For years I used to teach about the entity
of ‘disseminated sclerosis’ in neurology. In my opinion, it was a very good terminology for that disease. But as medical fashions changed, the terminology was changed to ‘multiple sclerosis’ and today everybody talks of this, and the new generation may not even be aware that once upon a time the terminology for this was ‘disseminated sclerosis’. However call it good luck or bad luck, the word has come back and is being used even for fungal diseases like histoplasmosis.
Since many years I have been teaching that if a patient is HIV positive and/or if he has AIDS, then in this case TB may present as disseminated TB. Also, patients who are immuno-suppressed due to other causes, which may include alcohol, heavy tobacco/gutka consumption (in any form), certain patients of lymphoma and leukaemia, diabetes, patients on maintenance dose of steroids, patients having SLE etc, are more prone, and may get not only TB, but disseminated TB. The initial concept was that even polyserositis involving pericardium, pleura and peritoneum was an example of disseminated TB. Then we started seeing patients having glandular TB in the neck, also having pulmonary TB, although initially we were taught that glandular TB is caused by different type of tubercle bacilli called mycobacteria Bovis.
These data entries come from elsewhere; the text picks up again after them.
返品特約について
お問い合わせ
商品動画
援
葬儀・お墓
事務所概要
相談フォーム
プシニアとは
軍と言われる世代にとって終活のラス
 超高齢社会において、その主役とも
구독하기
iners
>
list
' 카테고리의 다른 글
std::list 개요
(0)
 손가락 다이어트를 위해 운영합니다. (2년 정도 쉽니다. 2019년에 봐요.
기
Lately for last few years I have been teaching that glandular TB in the neck behaves differently and its response to AKT is unpredictable, with some of the patients landing up with cold abscesses or new lymphnodes appearing elsewhere during the treatment. In the past steroids were considered for glandular TB, but after seeing such patients also having lung TB, I am hesitating to prescribe steroids.
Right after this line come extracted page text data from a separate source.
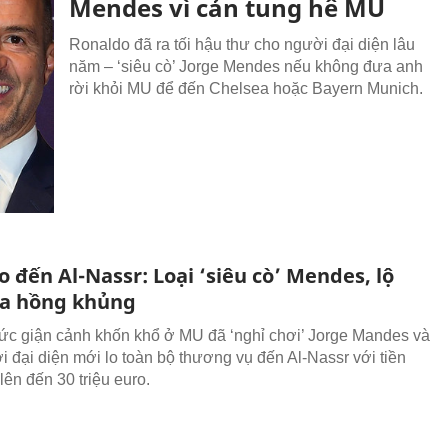
Mendes vì cản tung hê MU
Ronaldo đã ra tối hậu thư cho người đại diện lâu
năm – ‘siêu cò’ Jorge Mendes nếu không đưa anh
rời khỏi MU để đến Chelsea hoặc Bayern Munich.
 đến Al-Nassr: Loại ‘siêu cò’ Mendes, lộ
oa hồng khủng
ức giận cảnh khốn khổ ở MU đã ‘nghỉ chơi’ Jorge Mandes và
i đại diện mới lo toàn bộ thương vụ đến Al-Nassr với tiền
lên đến 30 triệu euro.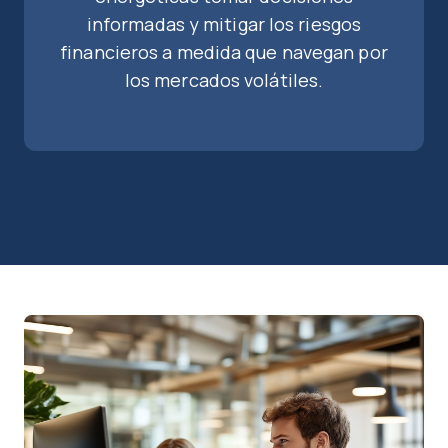
informadas y mitigar los riesgos
financieros a medida que navegan por
los mercados volátiles.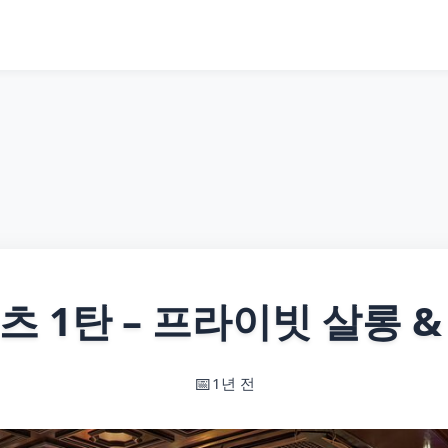
 1탄 – 프라이빗 살롱 & 
1년 전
However, I am writing this article to bring out the point that disseminated TB is appearing in a big way in modern days. One should not mix up this disease with miliary TB, which spreads through the blood and is of course disseminated all over the body. I am seeing more and more patients having TB of the lung along with
- The pleura
- The hilar glands involvement
- Involvement of the glands in the abdomen e.g. portahepatic, or at superior or inferior mesenteric origin of the vessels from aorta
- Involvement of the vertebra
- Involvement of the ribs
- Presence of cold abscess in chest or abdomen or even without any bony involvement.
The lesson to be learnt is that even in patients having negative HIV or having no other immuno-suppression, if one wants to exclude TB, even a so-called normal Chest X-ray will not be acceptable. Once the patient has presented with complaints of asthenia, weakness, loss of weight, loss of appetite, anaemia, then even without any evidence of fever one should look out for disseminated TB especially if the ESR is more than 50 mm at the end of the one hour. A shortcut to the diagnosis would be to ask for CT scan of the chest and full abdomen and pelvis, an investigation, which of course is quite expensive.
At present I am treating an eleven year old boy, who looks little weak but is otherwise normal and has a cold abscess in front of the sternum, tuberculosis involving two ribs on the right side, enlarged right mediastinal hilar glands and tuberculosis of pericardium with mild effusion! Of course, since he came from a well-to-do family and could afford a CT scan which gave the diagnosis!